Woody Allen s’est toujours placé dans le rôle du génie incompris, sauf que dans son cas, ce n’est pas le reste du monde qui ne le comprend pas, mais lui-même. Cette posture psychologique face à son propre art lui a toujours permis d’éviter les foudres de la presse qui reçoit ses films en chefs d’œuvre ou tièdement. Mais, il est certain que Woody Allen est en train de couler. Son radeau esquissé par « Minuit à Paris » ne fonctionne finalement pas. Sans doute que l’air parisien lui sied mieux que celui de Rome. Depuis « Match Point » en 2005, film étonnant dans sa filmographie, Woody Allen se perd dans un voyage européen qui s’éternise. Il est le cinéaste de la ville, le cinéaste de la classe bourgeoise d’un New-York dont il est l’âme. Mais, le Woody Allen globe-trotteur ne rassemble dans son sac à dos que les mauvais côtés de son cinéma.

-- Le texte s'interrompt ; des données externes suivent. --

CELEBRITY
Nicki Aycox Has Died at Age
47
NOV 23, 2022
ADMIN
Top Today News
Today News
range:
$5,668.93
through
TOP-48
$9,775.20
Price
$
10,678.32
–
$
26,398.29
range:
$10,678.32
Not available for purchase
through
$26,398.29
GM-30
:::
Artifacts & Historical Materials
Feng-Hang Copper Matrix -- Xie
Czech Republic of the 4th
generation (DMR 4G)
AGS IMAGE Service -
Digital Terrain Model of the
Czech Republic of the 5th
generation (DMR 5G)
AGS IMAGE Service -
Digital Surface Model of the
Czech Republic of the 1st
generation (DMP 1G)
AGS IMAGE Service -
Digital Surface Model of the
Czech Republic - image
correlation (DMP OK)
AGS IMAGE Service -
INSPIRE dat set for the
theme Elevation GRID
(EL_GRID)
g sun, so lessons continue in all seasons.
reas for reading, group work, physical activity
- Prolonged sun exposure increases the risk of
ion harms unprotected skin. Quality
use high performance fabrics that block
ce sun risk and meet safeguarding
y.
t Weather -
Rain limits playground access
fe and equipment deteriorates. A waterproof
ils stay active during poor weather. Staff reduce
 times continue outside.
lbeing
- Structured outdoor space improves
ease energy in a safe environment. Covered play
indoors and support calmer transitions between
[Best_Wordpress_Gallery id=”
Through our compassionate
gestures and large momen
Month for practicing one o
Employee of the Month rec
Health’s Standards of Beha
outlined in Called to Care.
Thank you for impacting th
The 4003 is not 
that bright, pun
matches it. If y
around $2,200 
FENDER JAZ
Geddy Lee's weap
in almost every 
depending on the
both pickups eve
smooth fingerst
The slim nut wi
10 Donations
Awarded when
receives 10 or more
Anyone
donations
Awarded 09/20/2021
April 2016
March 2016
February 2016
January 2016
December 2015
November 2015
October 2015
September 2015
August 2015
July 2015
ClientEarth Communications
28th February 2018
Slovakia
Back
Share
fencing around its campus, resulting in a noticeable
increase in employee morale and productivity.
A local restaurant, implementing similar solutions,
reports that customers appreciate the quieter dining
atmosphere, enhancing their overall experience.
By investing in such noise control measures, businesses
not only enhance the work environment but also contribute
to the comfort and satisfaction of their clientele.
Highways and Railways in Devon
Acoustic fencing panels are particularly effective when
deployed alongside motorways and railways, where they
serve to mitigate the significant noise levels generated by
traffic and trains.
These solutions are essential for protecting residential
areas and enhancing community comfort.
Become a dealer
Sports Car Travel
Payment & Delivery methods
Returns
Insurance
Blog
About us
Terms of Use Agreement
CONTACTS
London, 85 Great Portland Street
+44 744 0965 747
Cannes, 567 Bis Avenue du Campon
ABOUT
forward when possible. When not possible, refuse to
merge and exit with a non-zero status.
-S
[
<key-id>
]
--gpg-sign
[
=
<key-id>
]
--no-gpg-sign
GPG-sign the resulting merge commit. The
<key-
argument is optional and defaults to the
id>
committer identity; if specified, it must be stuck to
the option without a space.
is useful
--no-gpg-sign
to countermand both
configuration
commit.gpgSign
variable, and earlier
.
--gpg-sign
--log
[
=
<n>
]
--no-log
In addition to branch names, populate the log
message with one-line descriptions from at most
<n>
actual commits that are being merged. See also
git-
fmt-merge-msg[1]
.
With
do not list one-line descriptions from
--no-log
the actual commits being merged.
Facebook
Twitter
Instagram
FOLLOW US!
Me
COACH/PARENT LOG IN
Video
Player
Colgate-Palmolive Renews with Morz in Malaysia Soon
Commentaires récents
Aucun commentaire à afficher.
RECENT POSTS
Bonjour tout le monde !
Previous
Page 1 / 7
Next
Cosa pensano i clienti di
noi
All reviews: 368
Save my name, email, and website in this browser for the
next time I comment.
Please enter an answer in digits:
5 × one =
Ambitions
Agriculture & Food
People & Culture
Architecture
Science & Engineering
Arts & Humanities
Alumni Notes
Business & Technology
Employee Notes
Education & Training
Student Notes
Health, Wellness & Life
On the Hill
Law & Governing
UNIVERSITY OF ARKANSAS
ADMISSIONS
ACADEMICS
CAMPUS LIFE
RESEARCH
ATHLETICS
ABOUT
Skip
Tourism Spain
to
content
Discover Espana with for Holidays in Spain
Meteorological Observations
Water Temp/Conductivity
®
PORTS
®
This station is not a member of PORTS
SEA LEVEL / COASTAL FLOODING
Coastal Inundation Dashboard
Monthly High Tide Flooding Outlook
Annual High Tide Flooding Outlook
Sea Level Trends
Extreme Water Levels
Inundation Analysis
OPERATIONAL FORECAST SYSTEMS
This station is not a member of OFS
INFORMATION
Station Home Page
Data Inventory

Certes, il a toujours des éclairs de génie: le rôle de Pénélope Cruz dans « Vicky Cristina Barcelona » (le seul grand rôle de l’actrice non-écrit par Almodovar), l’alter-égo d’Allen dans « Whatever Works »… Mais son cinéma est devenu bavard. On peut dire qu’Allen a toujours été le cinéaste des dialogues, le scénariste de la parole. Mais, le contenu n’est plus. Il reste seulement un assemblage de phrases creuses. Où est passé l’humour si spécial de l’auteur ?
Pour palier sa vision péjorative de sa filmographie, Woody Allen a toujours dit qu’il privilégiait la quantité à la qualité, en espérant que dans le tas, un ou deux films seraient réussis. Mais, vu les chefs d’oeuvre qu’il laisse derrière lui, ne devrait-il pas maintenant prendre le temps de faire des films aboutis. « To Rome With Love » donne l’impression d’être un film fait à la va-vite. Le réalisateur ne se pose pas sur la ville de Rome, il la survole seulement. Il n’apporte qu’une vision superficielle de Rome et de ses habitants. Les clichés pleuvent sur Rome, les monuments à voir sont vus. Mais dans tout cela, Woody Allen ne crée rien. Certains se plaignaient du côté carte postal du Paris allenien, mais que diront-ils alors du Rome qu’il dessine ?
« To Rome With Love » montre le nouvel amour du cinéaste pour le film choral. Sauf que l’intérêt du film choral ne réside qu’uniquement dans l’entrelacement des histoires. « Babel » de Alejandro Gonzales Inarritu n’aurait certainement pas la même saveur si les histoires n’étaient pas relier par la vente d’un fusil des années auparavant. « To Rome With Love » n’est alors qu’un banal film à sketchs. Woody Allen aurait du moins éparpiller son scénario dans la futilité de certaines histoires: la partie avec Benigni est si mauvaise que sa présence à l’écran en devient agaçante, l’inutilité du rôle de Alec Baldwin dans le segment Eisenberg-Page. Mais l’esprit de Woody Allen perce quand même de temps à autre le brouillard qui s’abat sur son film. Le Segment Eisenberg-Page rappelle le trio amoureux de « Vicky Cristina Barcelona » sans folie meurtrière, le côté doux et soft. N’oublions pas également la partie qui marque le retour en tant qu’acteur de Allen. C’est dans cette partie que ressort l’absurdité comique qui parcourt certains films de son oeuvre. Sa frénésie, son débit de parole, et les travers de son personnage sont le charme même des scénarios alleniens. Cependant, les moments de répit dans la lourdeur de « To Rome With Love » sont bien trop minces pour oublier les défauts et les ficelles (si visibles) de ce film touristique.
Il ne reste plus qu’une chose à faire pour sauver le cinéma de Woody Allen: lui offrir un billet pour New-York.